Financial stocks were mixed after federal regulators made their biggest bank seizure in the year to date as investors tried to figure out how many more failures might be coming. Credit card issuers mainly fell as President Barack Obama signed into law new rules for the credit card industry.
Federal officials late Thursday seized Florida thrift BankUnited FSB in a move that is expected to cost the Federal Deposit Insurance Corp.'s insurance fund $4.9 billion. It's the costliest hit since last year's seizure of California lender IndyMac Bank that is estimated to have cost $10.7 billion.
Bank of America Corp. fell 34 cents, or 3 percent, to $11.07, while Capital One Financial Corp. fell $1.01, or 4.4 percent, to $21.92. American Express Corp. fell 75 cents, or 3.1 percent, to $23.40.
Among retailers, Sears turned in an unexpected profit for its fiscal first quarter, rebounding from a loss a year earlier, as the retailer worked to manage inventory. The stock jumped $5.21, or 10.4 percent, to $55.40.
In other trading, the Russell 2000 index of smaller companies fell 3.60, or 0.8 percent, to 477.62.
Markets will be closed on Monday for the Memorial Day holiday.
About five stocks rose for every four that fell on the New York Stock Exchange, where consolidated volume came to 4.34 billion shares, down sharply from 5.77 billion shares a day earlier.
Oil rose 62 cents to $61.67 per barrel.
Overseas, Britain's FTSE 100 rose 0.5 percent, Germany's DAX index added 0.4 percent, and France's CAC-40 rose 0.3 percent. Japan's Nikkei stock average fell 0.4 percent.

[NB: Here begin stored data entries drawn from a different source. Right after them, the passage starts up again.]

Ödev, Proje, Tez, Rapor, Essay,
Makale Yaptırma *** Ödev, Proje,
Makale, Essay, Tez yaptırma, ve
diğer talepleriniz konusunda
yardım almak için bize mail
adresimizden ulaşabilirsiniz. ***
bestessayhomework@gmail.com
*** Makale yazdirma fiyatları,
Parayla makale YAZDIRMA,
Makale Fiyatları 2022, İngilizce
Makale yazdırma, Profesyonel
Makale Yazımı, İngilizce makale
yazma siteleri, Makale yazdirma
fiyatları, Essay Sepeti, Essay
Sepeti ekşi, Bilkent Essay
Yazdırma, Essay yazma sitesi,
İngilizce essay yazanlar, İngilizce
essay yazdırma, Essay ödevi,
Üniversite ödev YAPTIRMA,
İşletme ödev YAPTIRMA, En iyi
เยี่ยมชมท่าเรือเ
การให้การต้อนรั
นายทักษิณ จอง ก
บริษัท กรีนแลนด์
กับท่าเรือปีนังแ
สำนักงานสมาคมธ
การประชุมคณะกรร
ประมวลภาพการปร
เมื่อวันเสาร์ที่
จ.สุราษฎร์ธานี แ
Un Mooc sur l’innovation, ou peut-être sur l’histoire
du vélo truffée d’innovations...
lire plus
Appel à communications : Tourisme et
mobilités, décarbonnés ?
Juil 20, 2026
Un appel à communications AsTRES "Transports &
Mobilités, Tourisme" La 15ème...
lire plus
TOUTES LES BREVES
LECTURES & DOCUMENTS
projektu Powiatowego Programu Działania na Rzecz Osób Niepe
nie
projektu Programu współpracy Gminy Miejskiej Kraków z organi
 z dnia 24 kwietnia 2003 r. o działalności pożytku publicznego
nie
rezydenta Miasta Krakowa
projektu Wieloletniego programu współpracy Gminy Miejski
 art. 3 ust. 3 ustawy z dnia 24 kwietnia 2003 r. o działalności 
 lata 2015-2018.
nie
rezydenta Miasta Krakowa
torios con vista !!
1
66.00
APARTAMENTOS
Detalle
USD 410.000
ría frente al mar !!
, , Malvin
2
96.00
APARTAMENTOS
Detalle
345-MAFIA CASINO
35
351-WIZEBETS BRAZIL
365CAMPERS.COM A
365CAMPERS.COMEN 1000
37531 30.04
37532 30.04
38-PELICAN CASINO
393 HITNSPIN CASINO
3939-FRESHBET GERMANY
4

The Dow Jones industrial average closed the week up 8.68, or 0.1 percent, at 8,277.32. The Standard & Poor's 500 index rose 4.1, or 0.47 percent, to 887.00. The Nasdaq composite index rose 11.87, or 0.7 percent, to 1,692.01.
The Russell 2000 index, which tracks the performance of small company stocks, rose 1.78, or 0.4 percent, for the week to 477.62.
The Dow Jones U.S. Total Stock Market Index — which measures nearly all U.S.-based companies — ended at 9,068.60, down 16.48, or 0.2 percent, for the week. A year ago, the index was at 14,127.12.